Inside Hoboken’s combined junior-senior high school is a storage closet. Behind the locked door, mothballed laptop computers are strewn among brown cardboard boxes. Others are stacked one atop another amid other computer detritus. Dozens more are stored on mobile computer carts, many of them on their last legs.

That’s all that remains from a failed experiment to assign every student a laptop in this northern New Jersey suburb of New York City. It began five years ago with an unexpected windfall of stimulus money from Washington, D.C., and good intentions to help the districts’ students, the majority of whom are under or near the poverty line, keep up with their wealthier peers. But Hoboken faced problem after problem and is abandoning the laptops entirely this summer.

“We had the money to buy them, but maybe not the best implementation,” said Mark Toback, the current superintendent of Hoboken School District. “It became unsustainable.”

Mothballed laptops locked inside a storage closet at Hoboken Junior Senior High School. School staff will inventory them and hire a recycling company to discard them. (Photo: Jill Barshay)

Mothballed laptops locked inside a storage closet at Hoboken Junior Senior High School. School staff will inventory them and hire a recycling company to discard them. (Photo: Jill Barshay)

None of the school administrators who initiated Hoboken’s one-to-one laptop program still work there, but Toback agreed to share Hoboken’s experiences so that other schools can learn from it.
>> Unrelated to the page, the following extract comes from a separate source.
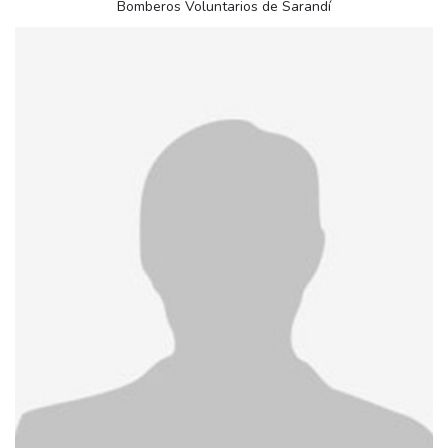
Bomberos Voluntarios de Sarandí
Despite tight budgets, superintendents and principals around the country are cobbling together whatever dollars they can to buy more computers for their classrooms. This year alone, schools are projected to spend almost $10 billion on education technology, a $240-million increase from 2013, according to the Center for Digital Education. Educational technology holds the promise of individualizing instruction, and some school systems, like Mooresville, North Carolina, and Cullman, Alabama, have shown impressive student learning gains. But districts like Los Angeles and Fort Bend, Texas, who jumped on the tech trend without careful planning, have had problems with their programs to distribute a laptop or a tablet to every student, and are scrapping them, too.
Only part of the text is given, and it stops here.